Sweet Acorn Cake

Autumn is in the air with this seasonal tutorial from international cake decorating magazine Mjam Taart!

By Ilse Ogunnorin-Maters for Mjam Taart
Bake 'n Make

  • Premade cakes
  • Buttercream
  • Cake drum/board (15 cm)
  • Gold/brown ribbon
  • Wood grain impression mat
  • Tape
  • Satin Ice fondant - white
  • Rolling pin
  • Fondant smoother
  • Food paint - brown, green, yellow, red
  • Plunger cutter ivy - medium
  • Metal leaf plunger
  • Rose flower/petal cutter - large and medium
  • Edible glue
  • Paintbrush
  • Edible shimmer powder - antique silver, pearl white
  • Alcohol
  • Knife/scriber tool
  • Food paint - brown, green, yellow, red

Setting Up the Cake Drum/Board:

  • A day in advance coat with brown fondant by using a wood grain impression mat. Push down firmly for a nice effect. Decorate the edge of the cake board with gold/brown ribbon and attach with double-sided tape.

The cake:

  • Bake two small cakes using the mini wonder mold pan.
  • When cooled - cut a piece of the top off.
  • Turn the cake upside down - the wider side is now on top.


  • Spread a thick layer of buttercream on the cake.
  • Take the second cake and stack it on top of the first one.
  • Use a knife to cut the cake into the desired shape.
  • Coat the entire cake with buttercream.

  • Color the fondant brown and roll it out and cover the cake. Next start by making 7 elongated tubes.
  • Place the longest tube on top of the cake in the center and attach by using a very small amount of edible glue. Use the knife tool to press down to secure. Place 3 additional tubes around it - repeat with the remaining 3 tubes.
  • Use the rose leaf cutter and with a small amount of edible glue, attach with broad side facing upward. Use the knife too and press on the narrow side to put in place. Use your fingers to shape the scales.

  • Work from top to bottom and place scales made with the medium rose flower/petal cutter. Once halfway, use the large rose flower/petal cuter to cover remaining area. 
  • Repeat until you are at the bottom of the cake, and then use the medium size rose flower to finish. For more depth, add edible shimmer powder to the ends of the scales.

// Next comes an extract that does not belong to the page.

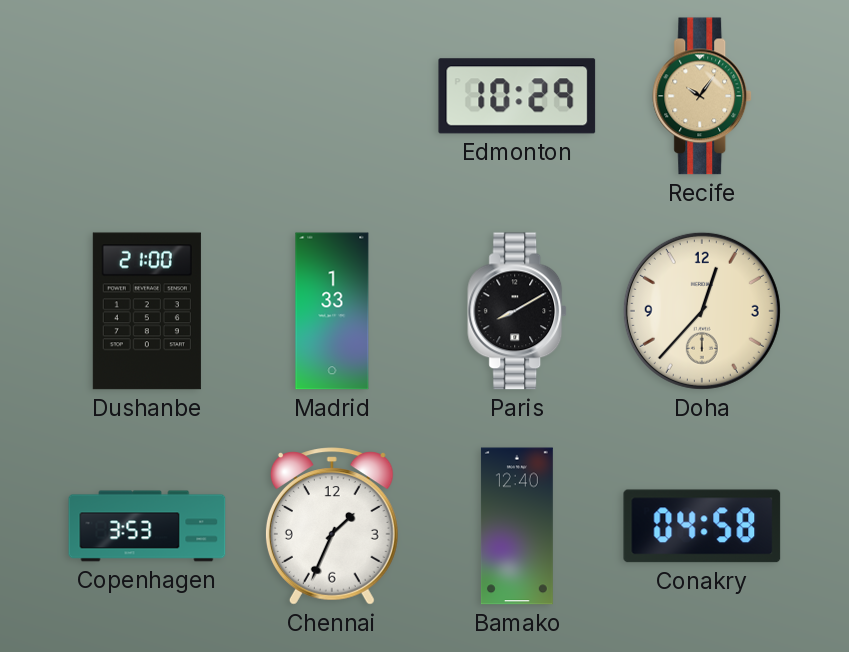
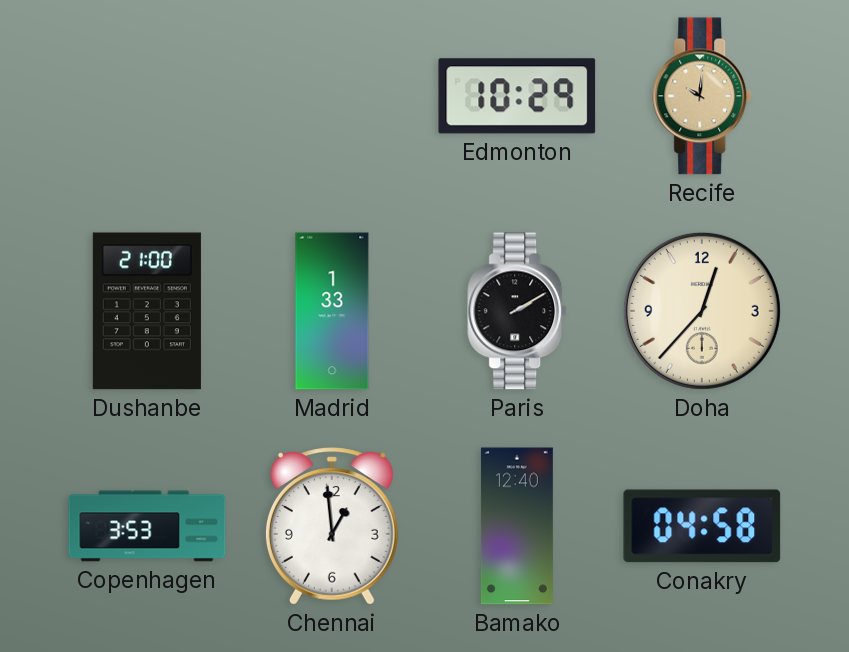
Recife: 10:06 -> 10:01
Paris: 8:10 -> 2:10
Chennai: 1:34 -> 12:59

Use a little bit of alcohol to help mix up the color throughout the scales. Work from top of the cake to bottom.

  • Tip: You can make very beautiful colors by mixing different edible shimmer powders together.
  • Leaves: Color a small amount of fondant in various shades of brown, green, yellow and red.
  • Roll out the fondant and cut out several leaves with the metal leaf plunger and the ivy plunger cutter - in various colors - or your desired colors.
  • Place the cake in the middle of the cake drum/board and secure with edible glue. Place the different leaves around it to add beauty to the cake.